A better form of Elaeagnus would be Elaeagnus pungens, which has broad evergreen foliage.
It has some wild days where it throws up tall shoots that need management, but it
makes a nice hedge. In either instance the holly would be much more manicured and
well behaved. Most nurseries in Arkansas should have the holly.
I hope you can identify a plant from a description, since it wasn't my plant to take
cuttings from. It is a hedge plant, or at least used as one in this landscape. The
shrub is thick-stemmed with alternate, smooth edged leaves with a slight rippling
effect. The underside of the leaves are speckled, the stems are white with tiny speckles
similar to what is on the underside of the leaf. It also had a 1/2 inch white tubular
bloom in October that smelled really good!
From your great description, I believe you have Elaeagnus pungens. It is an evergreen
hedge or large shrub with a silvery back to the leaf coupled with the small brown
scales you noticed. Some folks think the brown scales are an insect infestation, but
it is a natural occurrence. The fall blooms smell as sweet as gardenia's but they
are hidden within the plant. Although not showy in appearance, their fragrance spreads
throughout the landscape in a season when we need a little boost!
I have a new home that is surrounded by woods. We have quite a few deer that we are
feeding in the woods. I want to landscape the front of my house soon. Can you tell
me any plants that deer are not interested in? The house will have northern exposure.
The sun comes across the house so the front has sun most of the day.
We do have a list of deer resistant plants that we can send you. However, one word
of warning: if you are feeding the deer, you are encouraging them. As long as you
continue to have food for them, they should be happy, but if it runs out they can
wreak havoc on your landscape. If desperate enough, they can begin to feed on supposedly
deer resistant plants. Boxwoods and yaupon hollies are two standard evergreen plants
that they usually steer clear of. Others include buckeye, elaeagnus, abelia, nandina
and aucuba. On the flip side, they love azaleas, hosta and daylilies, so you may want
to avoid those.
I need your help. We have cut down most of our red-tips because of the fungus. I have
fought it for so long and now it has spread to all of them and we had so many. Now
we want to replace them and we don't know what to put there. We would like something
that grows well with no disease problems. I thought you might have some suggestions.

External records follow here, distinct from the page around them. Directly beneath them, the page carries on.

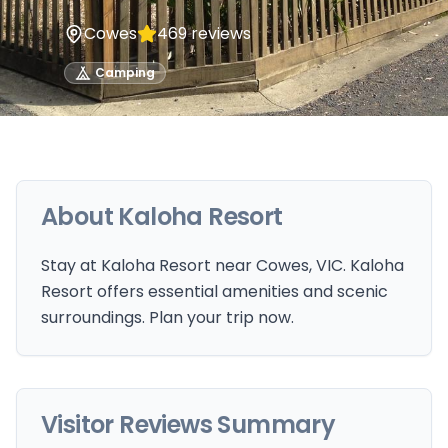
Cowes
469
reviews
Camping
About
Kaloha Resort
Stay at Kaloha Resort near Cowes, VIC. Kaloha
Resort offers essential amenities and scenic
surroundings. Plan your trip now.
Visitor Reviews Summary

Redtop photenias have really been hit hard by the leaf spot fungus and are dying across
the south. You are wise to stop fighting it, and replace. There are numerous options.
You can use Nelly R. Stephens holly, Foster Holly, Elaeagnus, Green Giant Arborvitae,
winter honeysuckle, and cherry laurel, just to name a few. Visit with your local nursery
and look at the plants, and see which ones you like best.